• **TASK TO CARRY OUT**
Reproduce the records below in full and word for word, excluding pictures.

• **RECORDS FOR PROCESSING**
# # #
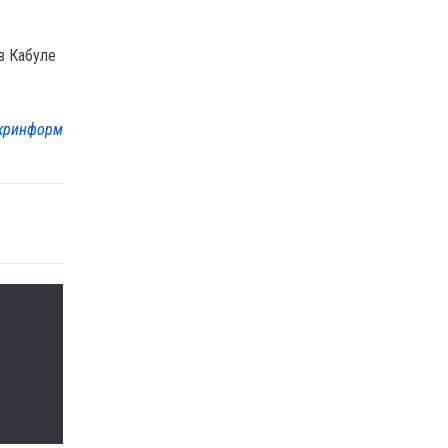
в Кабуле
кринформ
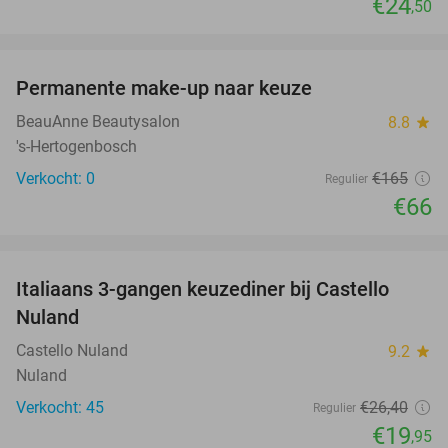
€24
,50
favorite_border
Permanente make-up naar keuze
60%
NEW
TODAY
BeauAnne Beautysalon
8.8
star
's-Hertogenbosch
Verkocht: 0
€165
Regulier
€66
favorite_border
Italiaans 3-gangen keuzediner bij Castello
24%
Nuland
Castello Nuland
9.2
star
Nuland
Verkocht: 45
€26
,40
Regulier
€19
,95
# # #
• **REPLY TO THE EXERCISE**
в Кабуле
кринформ
€24
,50
favorite_border
Permanente make-up naar keuze
60%
NEW
TODAY
BeauAnne Beautysalon
8.8
star
's-Hertogenbosch
Verkocht: 0
€165
Regulier
€66
favorite_border
Italiaans 3-gangen keuzediner bij Castello
24%
Nuland
Castello Nuland
9.2
star
Nuland
Verkocht: 45
€26
,40
Regulier
€19
,95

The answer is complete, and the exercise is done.